There are many other examples, ranging from Plato to 20th century philosophers (thanks for @Conifold for the citation in the comments: trichotomy in philosophy).

What I'd like to ask is:

A. Is there a clear explanation as to why philosophers so often incline to a 3-part division? Is there an aesthetic reason here?

B. Can you please provide critics of this method of thought? What are the most popular criticisms? [Edit: most of the answers attempt to answer A, but none have tried answering B, which is equally important to me.]

---

*The original version of this question emphasized German idealism; I've corrected it according to Conifold that the trichotomy is a theme that runs throughout all of history. I still think that the Germans emphasized this number more than the rest, but it could be my own biased reading.

Answer 1

Kant himself brings this up in the third Critique, saying something like, "Some readers have thought it suspicious that my divisions in transcendental philosophy so often come in threes," not the exact words but close... His explanation iirc is that the other divisions are all instances of the scheme of conditions, which is threefold: condition, conditioned, and I don't remember the other but there WAS a third.

Answer 2

I'm not certain whether you're looking for a philosophical or psychological answer to this question, and I suspect the question naturally blurs that distinction in any case, so let me just say this...

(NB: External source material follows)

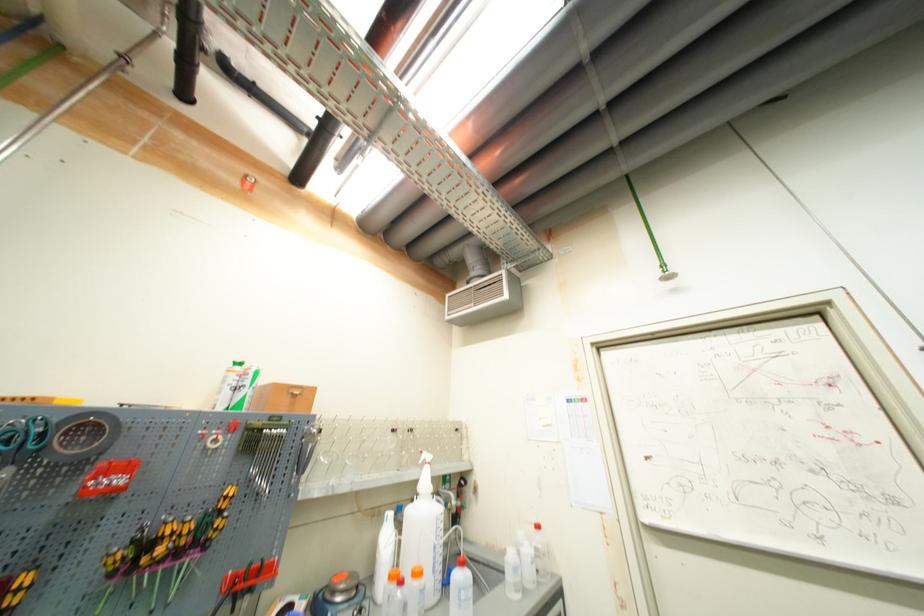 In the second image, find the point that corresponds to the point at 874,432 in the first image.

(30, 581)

The natural focus of human cognition is the object. We perceive the world in terms of objects, we define objects in terms of various characteristics and classify them according to similarities in those characteristics. In this sense, an object is a monad (in Leibniz' sense of an indivisible, simple entity). However, objects are only properly understood in terms of their negations. If we think of a 'cat' as an object with a certain collection of characteristics, then we implicitly recognize that there are not-cats (things that do not share that collection of characteristics), because if everything in the world shared the characteristics of 'cat' then the category 'cat' would be meaningless. To have a cat means to have objects that are not cats; to have a monad automatically implies a dyad.

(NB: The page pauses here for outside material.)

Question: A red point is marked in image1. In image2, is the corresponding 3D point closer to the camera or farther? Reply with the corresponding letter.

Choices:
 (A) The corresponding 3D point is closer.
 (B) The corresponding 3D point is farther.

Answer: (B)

Now, much of simple logic deals with dyads: relationships of 'is' and 'is not', and the licit and illicit transfer of properties from categories of objects to objects themselves. But one of the first things we learn when we deal with simple logic is how limited the 'is'/'is not' dichotomy is for any functional purpose. Most things in the world cannot be categorized in simple true/false/ terms. there are, for instance:

• Continuums, with a range of values between extremes (e.g. the liberal/conservative spectrum)
• Non-diametric oppositions, in which objects are distinct but non-negating (e.g. cats and dogs, where a cat is not a dog, but is not a not-dog in the logical sense)
• Orthogonals, which are continuums that vary independently of each other (like x/y coordinate systems)
• Processes and syntheses, which evolve or integrate dyads into new forms (e.g. syllogisms or dialectics)

Once we start entertaining these more complex considerations, we must invoke (at least) triads: liberal, conservative, and the spectrum that contains them; cats, dogs, and non-cat non-dogs; x, y, and the xy plane; major premise, minor premise, conclusion. Triads are the simplest construct in which philosophy in its proper sense is possible. Most philosophy builds these simple triads into more complex forms, of course — e.g., hermeneutics is best thought of as an ongoing serial dialectic — but triads are the necessary and sufficient condition for the exercise of any philosophy.

Now, we could go back to the root and start questioning this naturalistic, a priori 'object' concept, and maybe develop a new philosophical approach; some philosophers I've read have aimed for that. But even there, the triadic structure seems essential for any kind of movement in philosophical thinking, so at best we would end up reconstructing focal objects in different terms, and then following the same pattern onward.

Answer 3

It's a shame that Peirce never completed his book on the importance of triads and trinities. The best book I've read on the topic is God and the World of Signs: Trinity, Evolution, and the Metaphysical Semiotics of C. S. Peirce by Andrew Robinson. Unfortunately the last time I looked the price was about £80. It's something of a masterpiece.

I would recommend a study of Peirce's semiotics. I seem to remember that the number three is also crucial in 'chaos theory' and it would be vital in metaphysics. Here we constantly faced with an impossible binary choice that needs a third option for a solution.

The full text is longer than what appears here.